Limitations & Future Work

  • Dependence on Retrieval Quality and Availability: The success relies on retrieving relevant, high-quality human articles. For niche, highly recent, or data-scarce topics, rubric quality may degrade.
  • Judge Model remains an LLM: Rewards are ultimately scored by a judge LLM following the rubrics. While rubrics make the criteria explicit, the parsing and scoring stages might still introduce the judge's own biases. Whether this is completely immune to reward hacking requires larger-scale verification.
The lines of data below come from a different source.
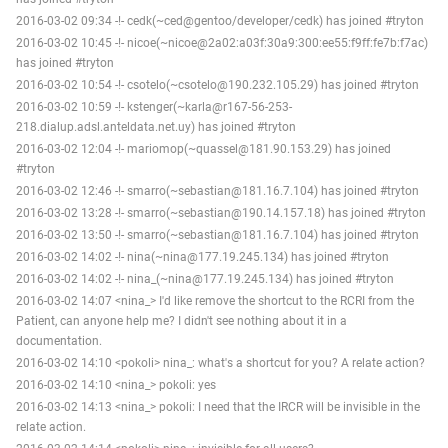
2016-03-02 09:34 -!- cedk(~ced@gentoo/developer/cedk) has joined #tryton
2016-03-02 10:45 -!- nicoe(~nicoe@2a02:a03f:30a9:300:ee55:f9ff:fe7b:f7ac)
has joined #tryton
2016-03-02 10:54 -!- csotelo(~csotelo@190.232.105.29) has joined #tryton
2016-03-02 10:59 -!- kstenger(~karla@r167-56-253-
218.dialup.adsl.anteldata.net.uy) has joined #tryton
2016-03-02 12:04 -!- mariomop(~quassel@181.90.153.29) has joined
#tryton
2016-03-02 12:46 -!- smarro(~sebastian@181.16.7.104) has joined #tryton
2016-03-02 13:28 -!- smarro(~sebastian@190.14.157.18) has joined #tryton
2016-03-02 13:50 -!- smarro(~sebastian@181.16.7.104) has joined #tryton
2016-03-02 14:02 -!- nina(~nina@177.19.245.134) has joined #tryton
2016-03-02 14:02 -!- nina_(~nina@177.19.245.134) has joined #tryton
2016-03-02 14:07 <nina_> I'd like remove the shortcut to the RCRI from the
Patient, can anyone help me? I didn't see nothing about it in a
documentation.
2016-03-02 14:10 <pokoli> nina_: what's a shortcut for you? A relate action?
2016-03-02 14:10 <nina_> pokoli: yes
2016-03-02 14:13 <nina_> pokoli: I need that the IRCR will be invisible in the
relate action.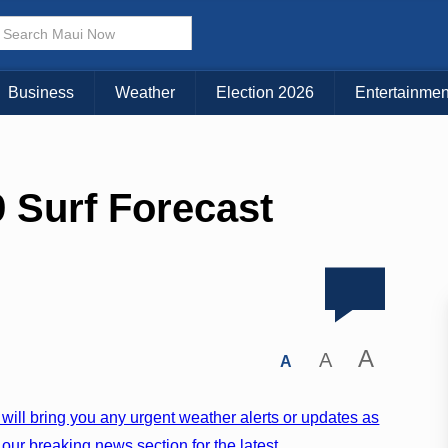
Business
Weather
Election 2026
Entertainmen
 Surf Forecast
A
A
A
will bring you any urgent weather alerts or updates as
our breaking news section for the latest.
  • Limited Scale and Benchmarks: Primarily verified on Qwen2.5-7B with a training set of only 800 items. Generalization across larger models and more diverse task types remains to be tested.
  • vs RLHF (Scalar Reward Model): RLHF entangles scoring rules implicitly in parameters, resulting in poor cross-domain performance and vulnerability to hacking. QuRL makes rules explicit via case-wise rubrics. In the main experiment, rubrics outperformed RLHF reward models by 11.6 points under the same framework while providing interpretability.
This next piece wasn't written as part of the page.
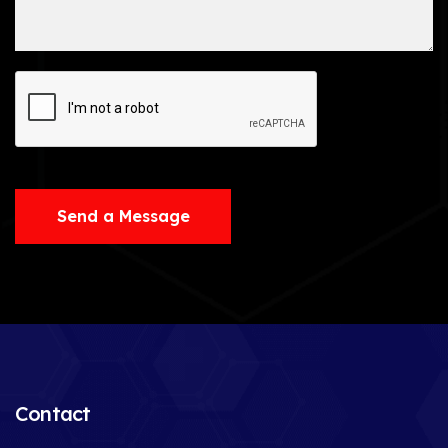
Send a Message
Contact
  • vs HelloBench (Fixed Checklist): HelloBench uses a fixed five-dimension checklist for all questions, which lacks discriminative power. QuRL tailors case-wise rubrics for each question, which ablation shows is the largest contributor to score gains (+15.3).
  • vs Generative Reward Models (Huang et al., 2025): Both construct rubrics, but Huang uses complex, non-open-source LLM-agent pipelines without utilizing the internet. QuRL mines rubrics directly from the web, making it lightweight, reproducible, and aligned with human data.

Rating

  • Novelty: ⭐⭐⭐⭐⭐ First to extend RLVR to open-ended QA using web-distilled case-wise rubrics; both perspective and implementation are novel.
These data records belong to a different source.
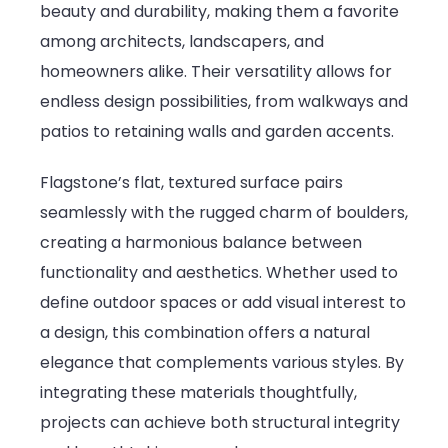
beauty and durability, making them a favorite
in
among architects, landscapers, and
Structural
homeowners alike. Their versatility allows for
and
endless design possibilities, from walkways and
Landscape
patios to retaining walls and garden accents.
Projects
Flagstone’s flat, textured surface pairs
seamlessly with the rugged charm of boulders,
creating a harmonious balance between
functionality and aesthetics. Whether used to
define outdoor spaces or add visual interest to
a design, this combination offers a natural
elegance that complements various styles. By
integrating these materials thoughtfully,
projects can achieve both structural integrity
  • Experimental Thoroughness: ⭐⭐⭐⭐ Three benchmarks + complete ablation + human correlation, though limited in model variety and scale.
  • Writing Quality: ⭐⭐⭐⭐ Clear motivation derivation, leading smoothly from pilot experiments to the methodology.
  • Value: ⭐⭐⭐⭐⭐ Provides a cheap, reproducible path for applying RLVR to tasks without gold standards.